I'm failing to reproduce it with zsh 5.2 and Ruby 2.3.0, so it must be caused by something sneakier. Can you try the steps below? Note that some of them involve clearing all environment variables, so you'll need to reactivate Ruby 2.3.0 via your ruby version manager unless it's the globally installed version.

  • Run zsh as env -i zsh -f -d and try to reproduce. This will clear all environment variables and won't load any zsh configs, including machine-wide ones.
  • Run zsh as env -i zsh, which will clear environment variables but still load your zsh configs.
  • Run zsh as zsh -f -d, which will leave your environment variables alone but not load your zsh configs.

Interesting, here's what I'm finding:

  • given env -i zsh -f -d I cannot reproduce the error
  • given env -i zsh I can reproduce the error
  • given zsh -f -d I can reproduce the error

I'm reporting this back in order to close the loop, but I'll obviously need to investigate further. If you have any ideas, let me know.

Awesome, that at least gives us a reference point. I think a good next step would be to compare the results of export when run in env -i zsh -f -d vs. zsh -f -d. In the former case, the only variable shown should be PATH. In the latter case, your zsh configs aren't being loaded, so one of those environment variables should be the culprit. Here's an idea for narrowing it down:

  1. Run zsh -f -d, then within that run export > foo.sh.
  2. Open a new terminal, run source ./foo.sh, and try to break selecta.
  3. Comment out a line in foo.sh.
  4. Repeat steps 2-3 until Selecta doesn't break. When it works for the first time, you know that the last line you commented out was the culprit. When you find that line, I'd recommend doing extra careful repro attempts with and without that line, just to be sure that it's not a false positive.
  5. If it still breaks when foo.sh is zero lines long, your computer is haunted.
bedge commented

@michaelavila, any update on this?
Seeing the same thing with same zsh/ruby versions.
Wanted to see of you had any results with the above test before replicating the effort.

This is only happening (for me) with stty from GNU, the BSD stty is working fine.

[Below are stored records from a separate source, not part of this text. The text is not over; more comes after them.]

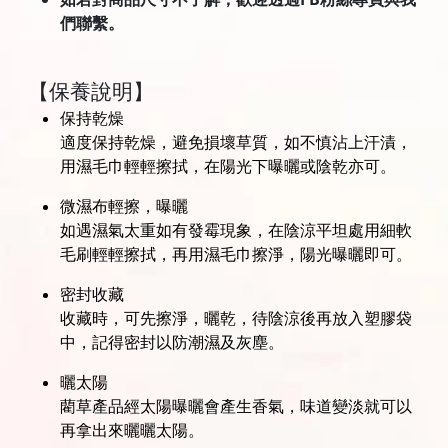
們聯繫。
【保養說明】
保持乾燥
適度保持乾燥，避免損壞草質，如不慎沾上汗漬，
用濕毛巾輕輕擦拭，在陽光下曝曬或陰乾亦可。
微濕布輕擦，曝曬
如遇濕氣太重如有發霉現象，在陰涼平坦處用細軟
毛刷輕輕擦拭，再用濕毛巾擦淨，陽光曝曬即可。
密封收藏
收藏時，可先擦淨，曬乾，待陰涼後再放入塑膠袋
中，記得密封以防潮濕及灰塵。
曬太陽
藺草產品經太陽曝曬會產生香氣，味道變淡就可以
再拿出來曬曬太陽。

If you have coreutils installed through homebrew, then you're going to run into this eventually. Using the stty in /bin works fine.

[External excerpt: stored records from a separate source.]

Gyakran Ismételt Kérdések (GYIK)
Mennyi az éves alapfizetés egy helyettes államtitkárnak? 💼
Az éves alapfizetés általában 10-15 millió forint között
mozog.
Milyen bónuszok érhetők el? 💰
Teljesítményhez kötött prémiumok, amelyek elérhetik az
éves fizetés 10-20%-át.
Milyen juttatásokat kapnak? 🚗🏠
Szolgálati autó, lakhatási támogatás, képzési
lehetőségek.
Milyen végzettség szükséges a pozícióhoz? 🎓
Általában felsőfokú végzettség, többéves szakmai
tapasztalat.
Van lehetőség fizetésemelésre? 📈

Additionally, this doesn't just happen for me on ^C, selecting something will trigger the problem as well.

bedge commented

@michaelavila thanks for the stty tip, changing to /bin/stty in selecta fixed this for me.
I have too much other stuff hat needs coreutils in the PATH to go back to the osx bsd outdated versions of everything else.

Glad I could help, though I'm curious what the real solution is. I rely on coreutils as well.